As proposed, the nationwide health information network will be capable of handling all three mandated transactions. However, as originally contemplated, the NHIN was to be a “network of networks,” reliant on local, regional or statewide exchanges to serve as on-ramps to the NHIN.

With the clock running down on the start of the stimulus law funding program—the first “payment year” for the Medicare portion of the plan begins Oct. 1—and with only a limited number of the exchanges up and running, the government came up with an alternative method of peer-to-peer connection called NHIN Direct so that providers without access to an exchange or the techno-savvy to use it could still meet the meaningful-use criteria and qualify for EHR payments.

“To make meaningful use possible, including the necessary exchange of information, we need to meet providers where they are, and offer approaches that are both feasible for them and support the meaningful-use requirements of the Centers for Medicare & Medicaid Services Electronic Health Record Incentives Programs,” Blumenthal wrote on May 14. “As with the Internet, it is likely that what is today considered ‘highly sophisticated' will become common usage. Moreover, users may engage in simpler exchange for some purposes and more complex exchange for others.”

There are examples of the NHIN's “high level of interoperable health information exchange,” Blumenthal said, specifically touting work in this area by the Defense Department, Social Security Administration, Veterans Affairs Department, Kaiser Permanente and MedVirginia, which “came together to show, on a pilot scale, that this type of highly evolved exchange was possible.

“Having succeeded, they continue to expand the level of exchange among their group and with their own respective partners in a carefully phased way to demonstrate and learn from these widening patterns of exchange,” he said.

Using the standards, services and policies that constitute the NHIN, these pioneers are using the system for what Blumenthal describes as “robust exchange,” including finding and accessing patient information among multiple providers, supporting the exchange of information using common standards; and documenting trust agreements between participants, such as Data Use and Reciprocal Support Agreements.

However, Blumenthal said, not every organization or provider “needs or is ready for this kind of health information exchange today.

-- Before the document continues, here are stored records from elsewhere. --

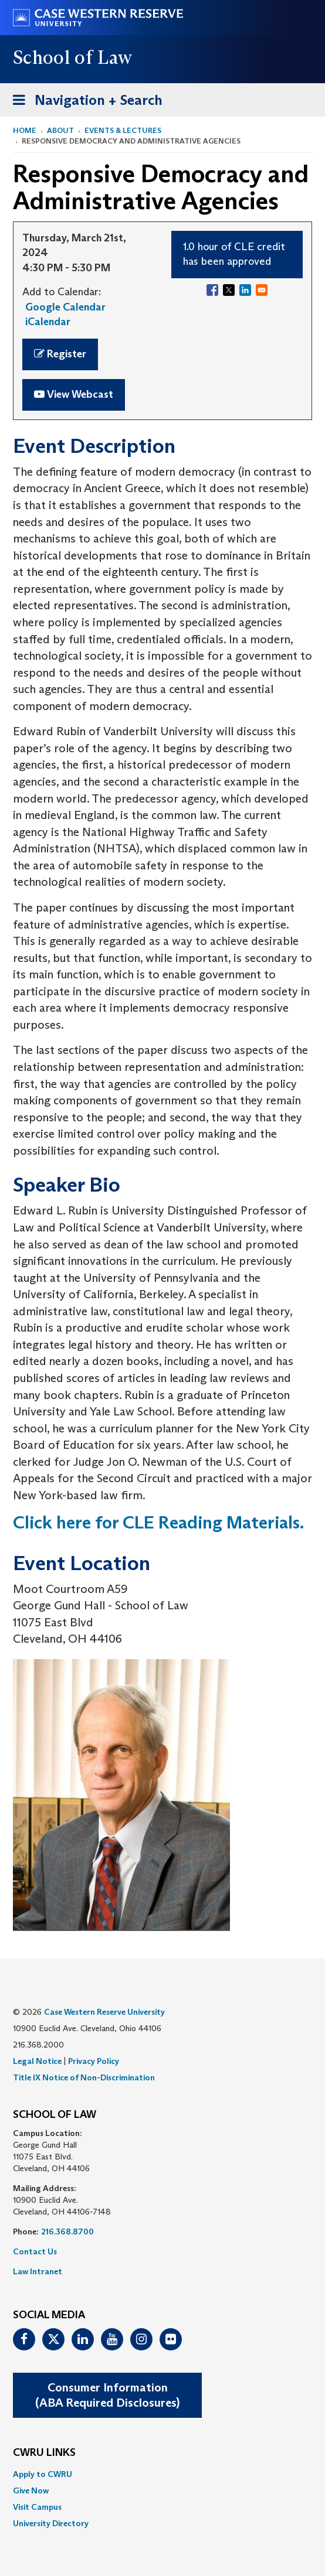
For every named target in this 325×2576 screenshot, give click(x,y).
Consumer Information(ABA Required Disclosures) (107, 2395)
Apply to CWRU (42, 2474)
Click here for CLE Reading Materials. (160, 1522)
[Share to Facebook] (212, 290)
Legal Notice (37, 2061)
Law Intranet (37, 2271)
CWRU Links (44, 2453)
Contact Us (35, 2251)
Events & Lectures (122, 130)
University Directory (51, 2523)
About (60, 130)
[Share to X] (229, 290)
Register (60, 353)
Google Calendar (65, 307)
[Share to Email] (262, 290)
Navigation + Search (83, 102)
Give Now (31, 2490)
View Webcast (73, 394)
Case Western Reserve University (104, 2012)
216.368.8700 (67, 2231)
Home (24, 130)
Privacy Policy (93, 2061)
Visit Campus (37, 2507)
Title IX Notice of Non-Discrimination (84, 2077)
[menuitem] (162, 2474)
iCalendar (47, 321)
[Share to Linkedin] (245, 290)
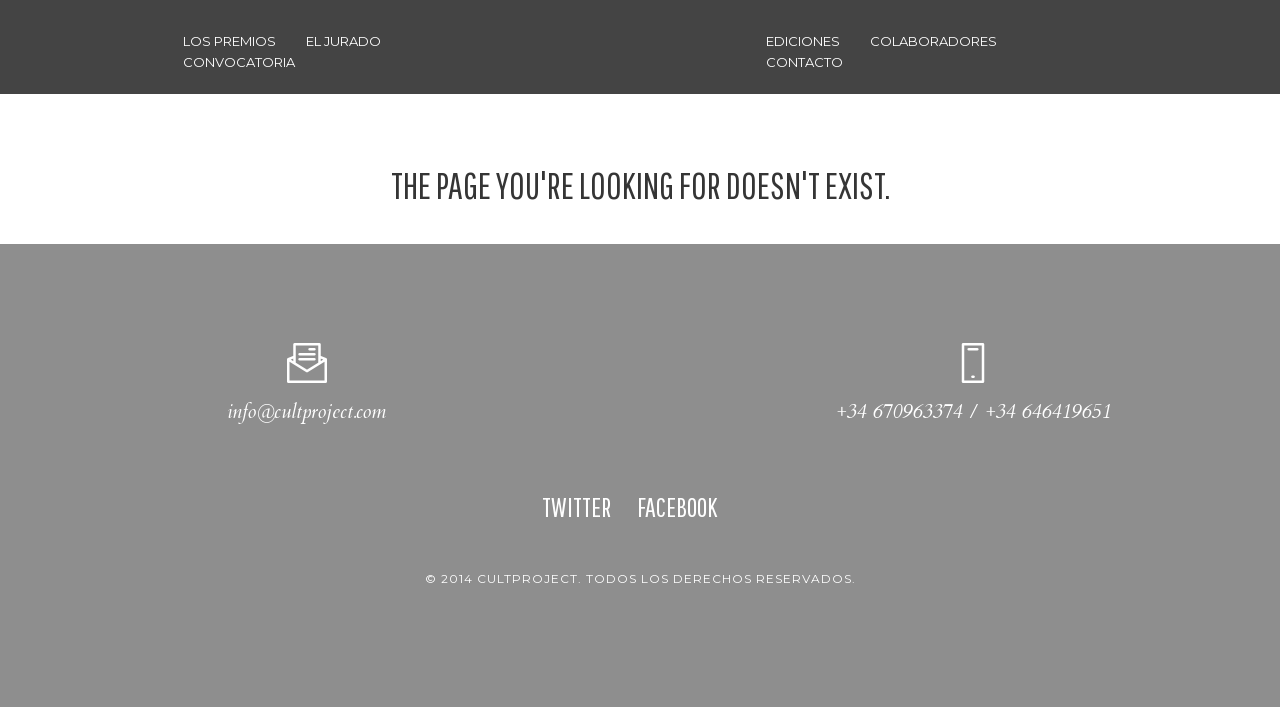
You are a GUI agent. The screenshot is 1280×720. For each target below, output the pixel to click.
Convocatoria (239, 62)
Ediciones (803, 41)
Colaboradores (933, 41)
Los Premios (229, 41)
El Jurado (343, 41)
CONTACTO (804, 62)
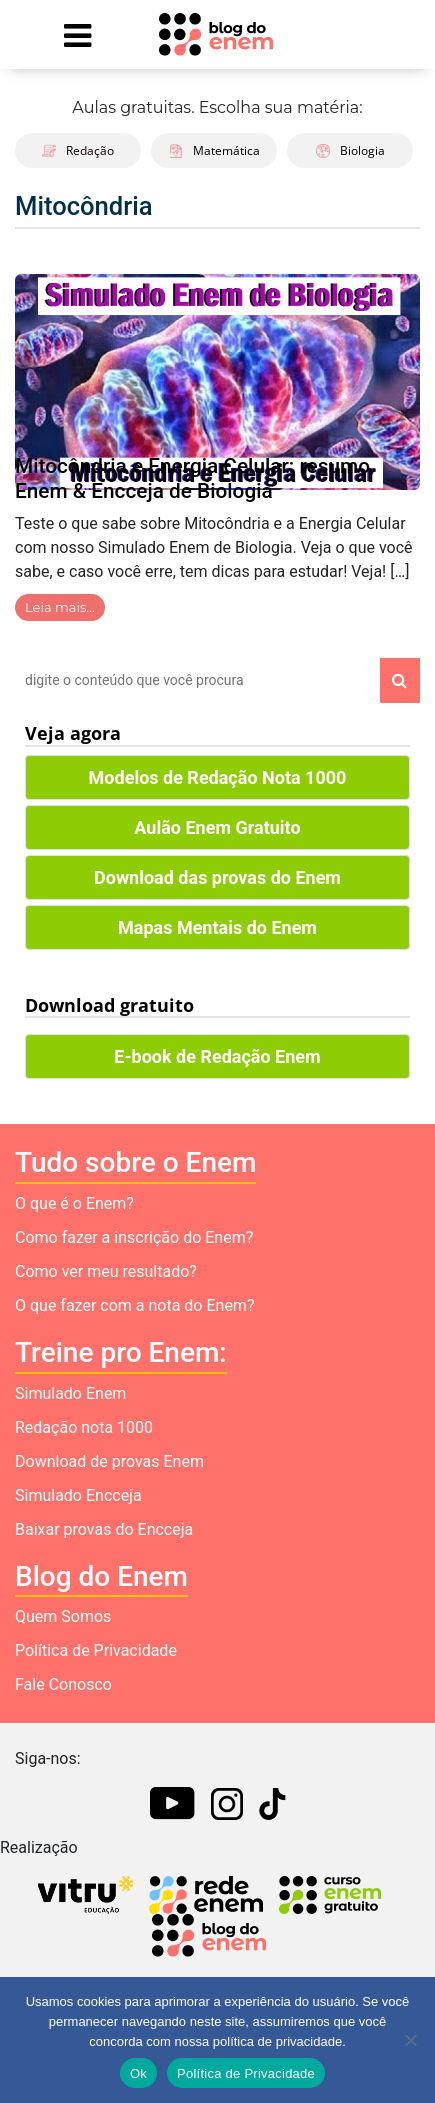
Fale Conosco (63, 1684)
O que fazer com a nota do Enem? (134, 1305)
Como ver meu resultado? (106, 1271)
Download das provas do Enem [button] (217, 877)
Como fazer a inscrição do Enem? (134, 1237)
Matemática (214, 150)
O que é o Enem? (74, 1203)
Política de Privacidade (96, 1650)
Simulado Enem (70, 1393)
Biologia (350, 150)
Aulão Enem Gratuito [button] (217, 827)
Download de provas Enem (109, 1461)
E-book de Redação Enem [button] (217, 1056)
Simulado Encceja (78, 1495)
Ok (138, 2073)
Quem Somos (63, 1616)
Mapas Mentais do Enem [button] (217, 927)
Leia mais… (60, 607)
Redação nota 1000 (84, 1427)
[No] (410, 2040)
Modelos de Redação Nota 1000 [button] (218, 777)
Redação (78, 150)
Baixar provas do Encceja (104, 1529)
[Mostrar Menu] (78, 35)
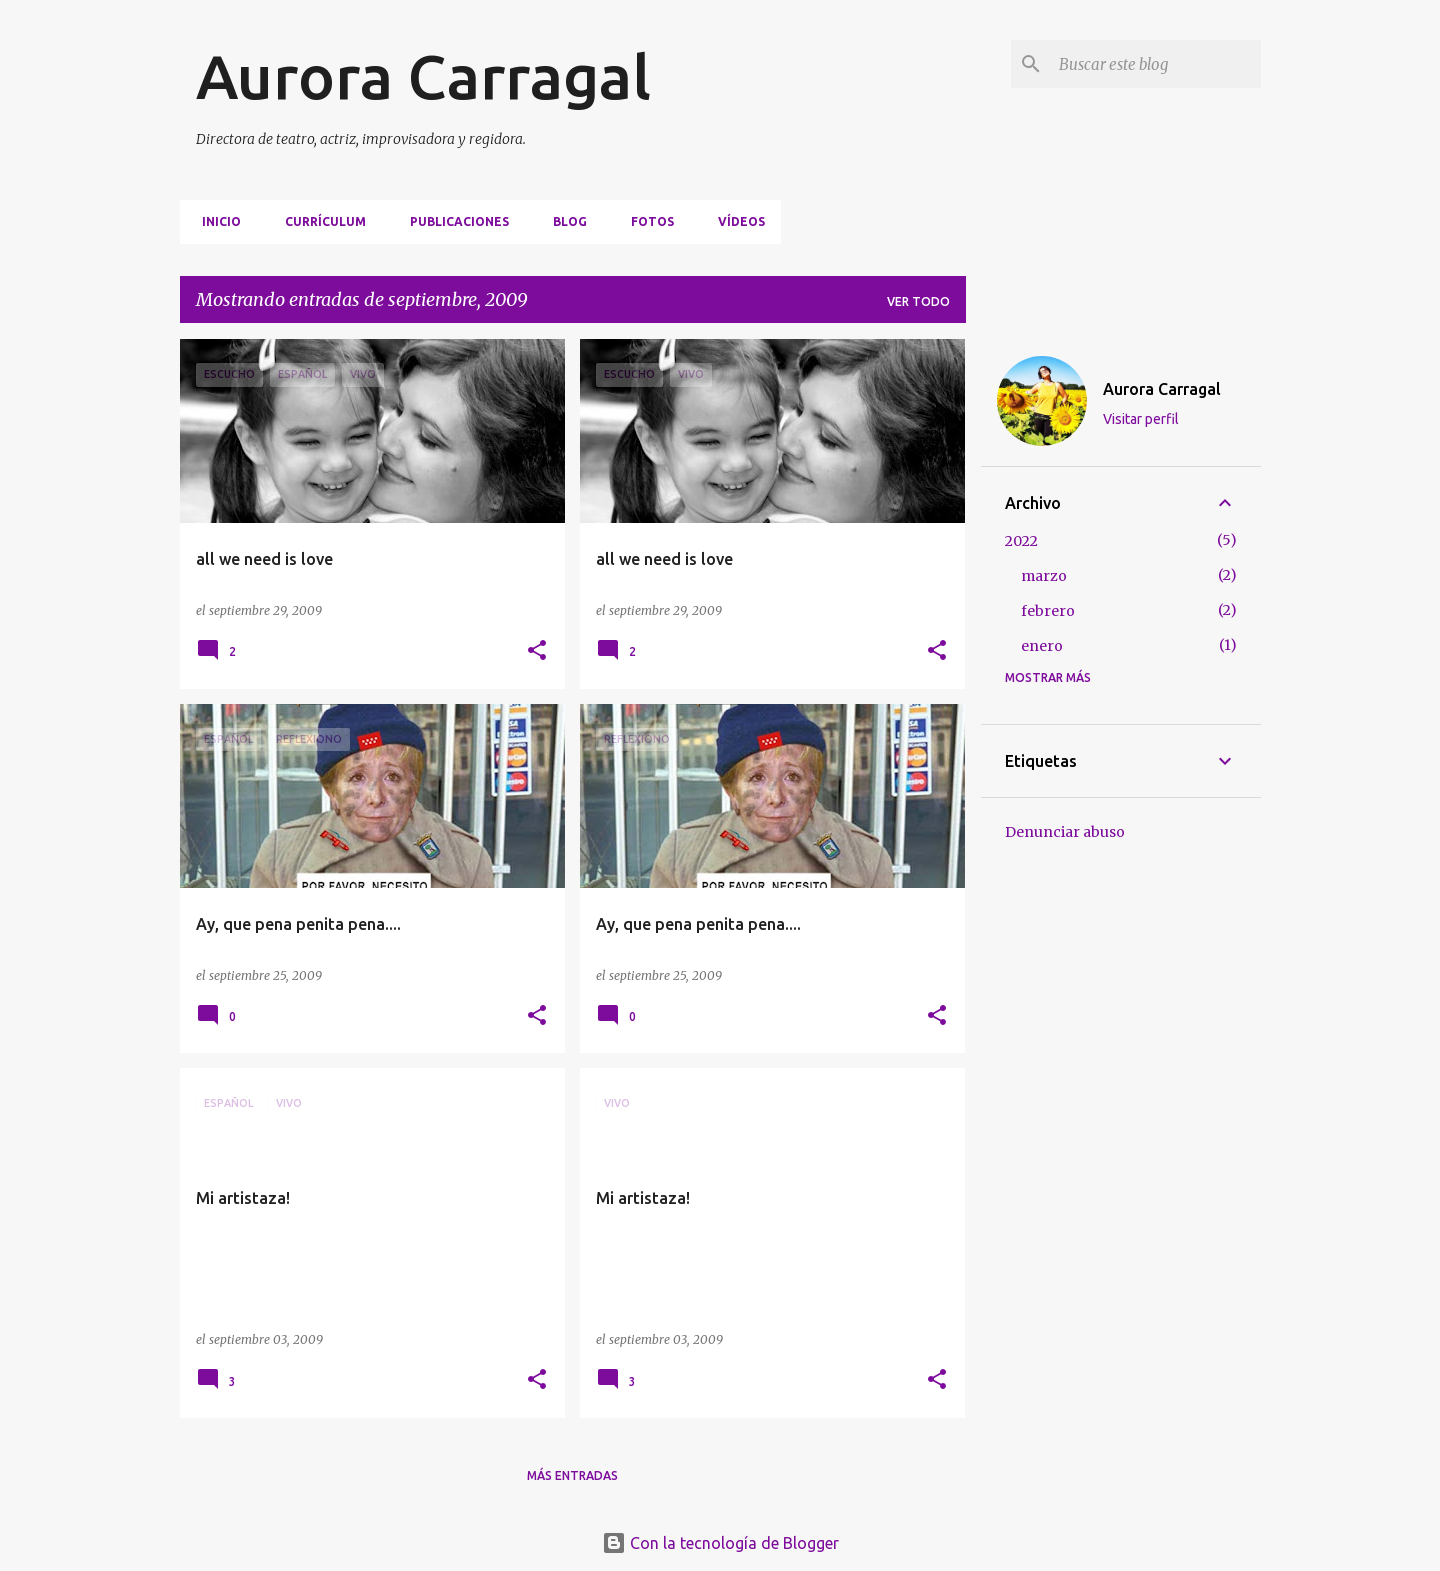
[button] (537, 651)
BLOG (564, 221)
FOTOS (646, 221)
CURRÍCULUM (319, 221)
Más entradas (572, 1475)
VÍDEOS (735, 221)
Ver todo (918, 301)
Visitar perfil (1141, 419)
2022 (1021, 541)
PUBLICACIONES (453, 221)
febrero (1048, 611)
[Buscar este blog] (1156, 64)
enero (1042, 646)
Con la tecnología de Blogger (720, 1543)
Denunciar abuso (1065, 832)
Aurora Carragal (423, 76)
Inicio (215, 221)
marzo (1044, 576)
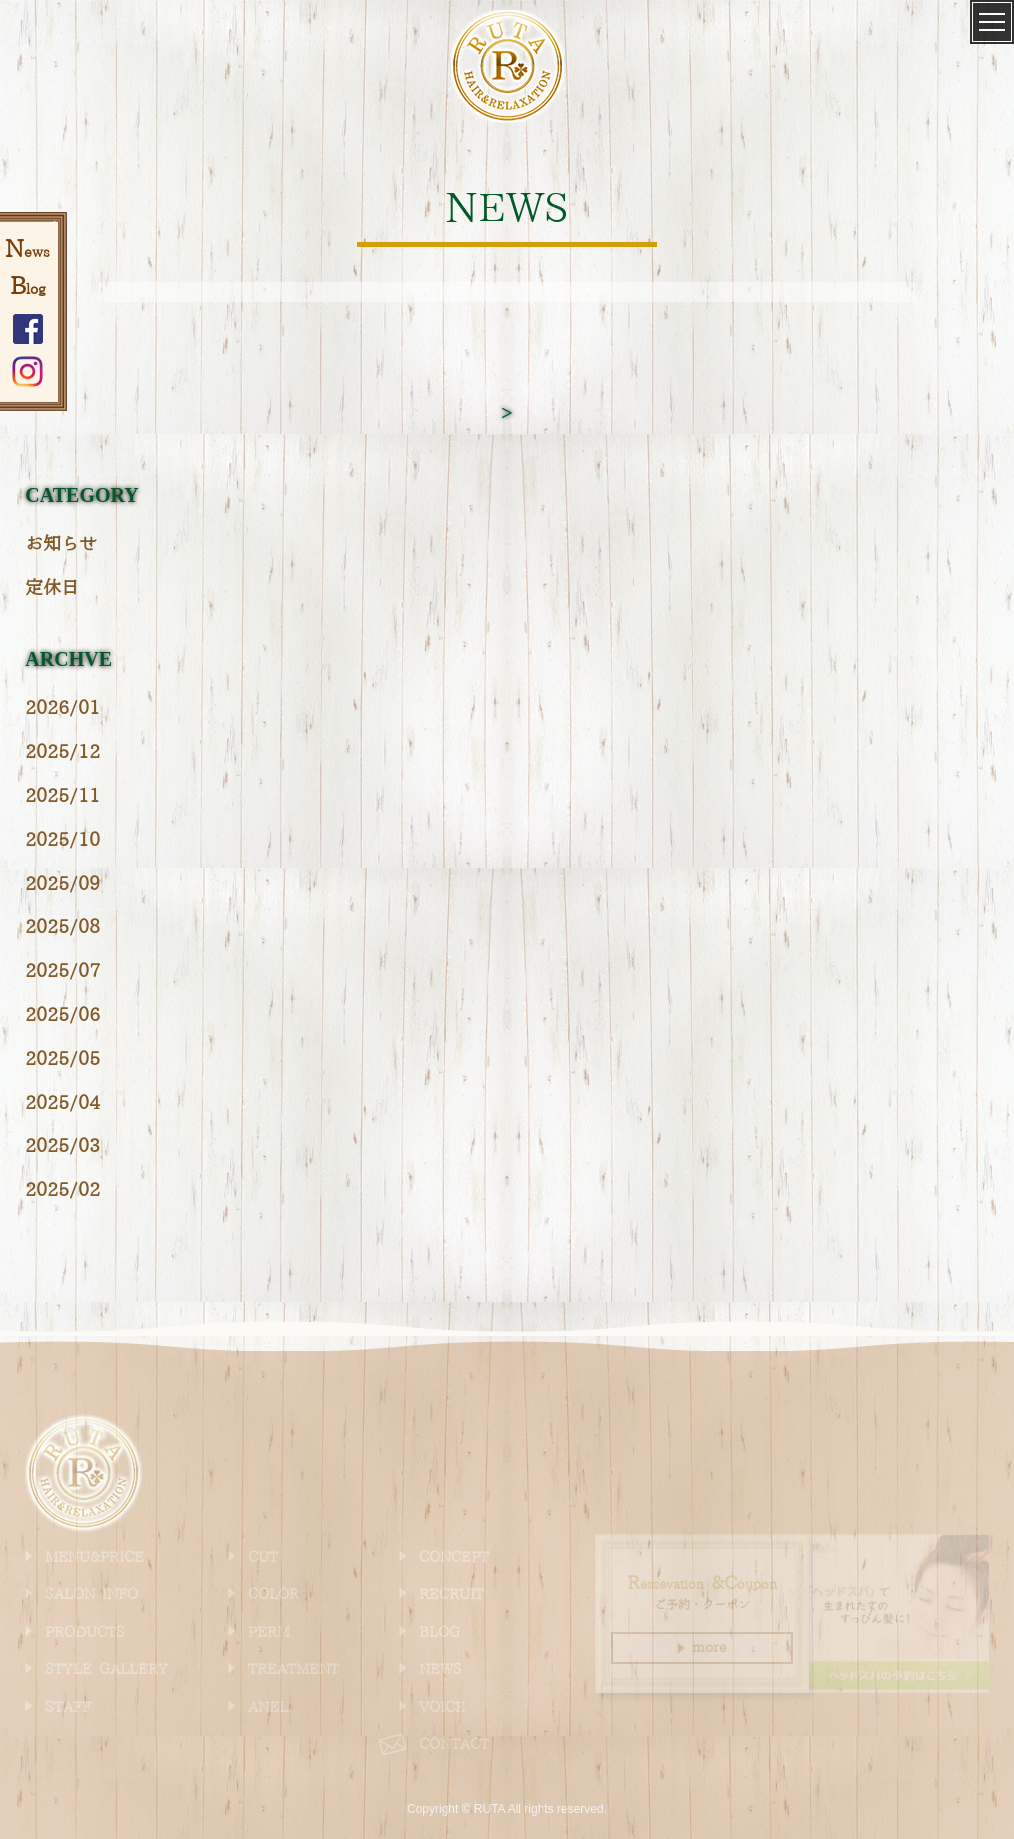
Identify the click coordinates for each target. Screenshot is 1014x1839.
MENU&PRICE (94, 1558)
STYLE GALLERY (106, 1670)
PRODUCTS (85, 1633)
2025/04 (62, 1103)
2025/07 (62, 971)
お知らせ (61, 544)
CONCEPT (454, 1558)
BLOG (439, 1633)
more (702, 1648)
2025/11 (62, 796)
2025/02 (62, 1190)
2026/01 (62, 708)
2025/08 (62, 927)
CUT (263, 1558)
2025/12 (62, 752)
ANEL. (269, 1708)
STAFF (68, 1708)
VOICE (442, 1708)
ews (27, 253)
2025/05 (62, 1059)
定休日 (52, 588)
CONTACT (454, 1745)
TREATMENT (293, 1670)
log (28, 290)
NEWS (440, 1670)
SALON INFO (91, 1595)
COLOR (273, 1595)
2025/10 (62, 840)
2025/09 (62, 884)
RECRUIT (451, 1595)
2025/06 (62, 1015)
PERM (269, 1633)
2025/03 (62, 1146)
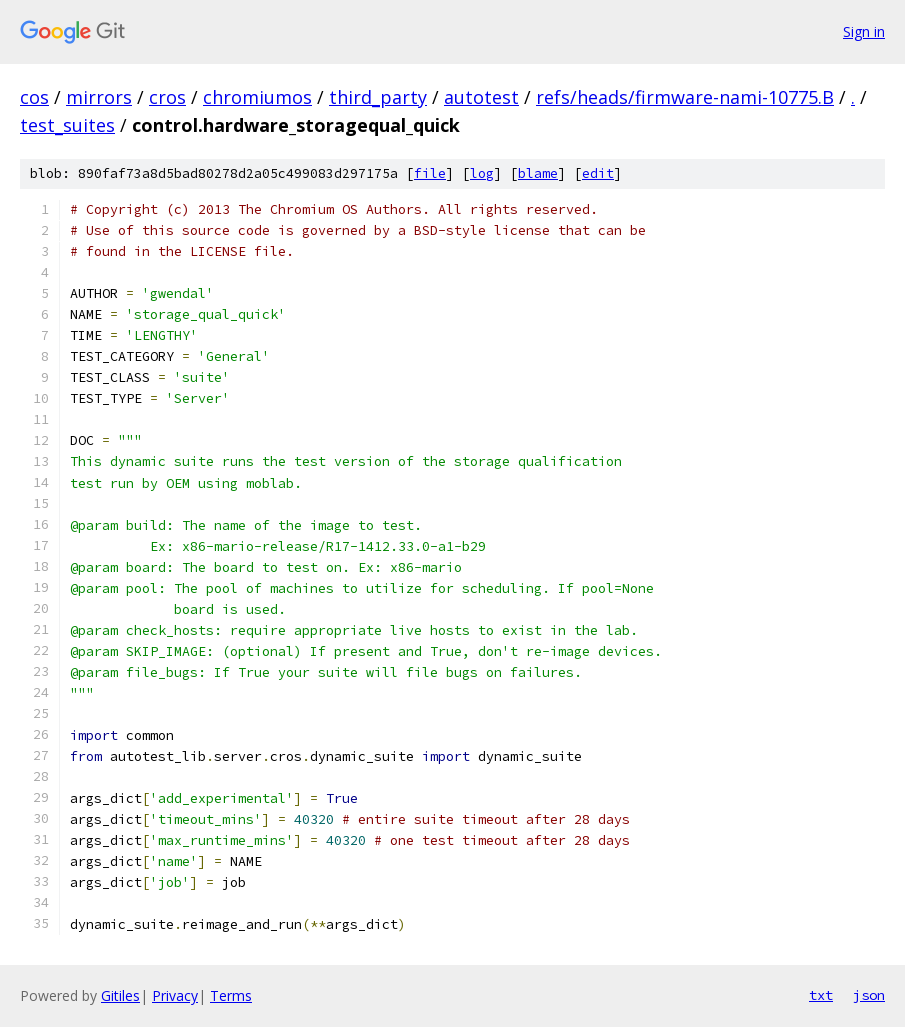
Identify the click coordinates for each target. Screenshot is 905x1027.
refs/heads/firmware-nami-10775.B (685, 97)
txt (821, 995)
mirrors (99, 97)
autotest (481, 97)
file (430, 173)
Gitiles (120, 995)
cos (34, 97)
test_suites (67, 125)
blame (538, 173)
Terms (231, 995)
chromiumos (257, 97)
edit (598, 173)
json (869, 995)
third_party (378, 97)
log (482, 173)
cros (167, 97)
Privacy (175, 995)
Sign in (864, 31)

Nor do the 2011 meaningful-use requirements set forth by CMS in the recent proposed rule require it. Direct, securely routed information exchange may meet the current needs of some providers for their patients and their practices, such as receiving lab results or sending an electronic prescription.”

That's where NHIN Direct comes in.

Still under development by HHS, the NHIN Direct Project is a set of open-source software and standards aiming “to create a means for direct electronic communication between providers, in support of the 2011 meaningful-use requirements.”

While NHIN Direct remains a work in progress, Blumenthal said, “We are on an aggressive timeline to define these specifications and standards and to test them within real-world settings by the end of 2010. Timing is critical so that we may provide this resource to a broader array of participants in health information exchange as a wave of new, meaningful users prepare to qualify for incentives provided for in the HITECH Act and ultimately defined by CMS.”

“It is meant to enhance, not replace, the capabilities offered by other means of exchange,” Blumenthal said, adding that an example of an NHIN Direct transaction would be sending an electronic referral letter along with a patient-care summary from a primary-care physician to a specialist.

Blumenthal also issued a call for help and participation in developing and using the new, peer-to-peer channel.

“The NHIN Direct Project will conduct an open, transparent and collaborative process throughout its development by using a community wiki, blogs and open-source implementation already available on the project's website,” he said. “I encourage you to participate through the website, via public participation at the implementation group meetings, and by deploying and testing the resulting standards and specifications.”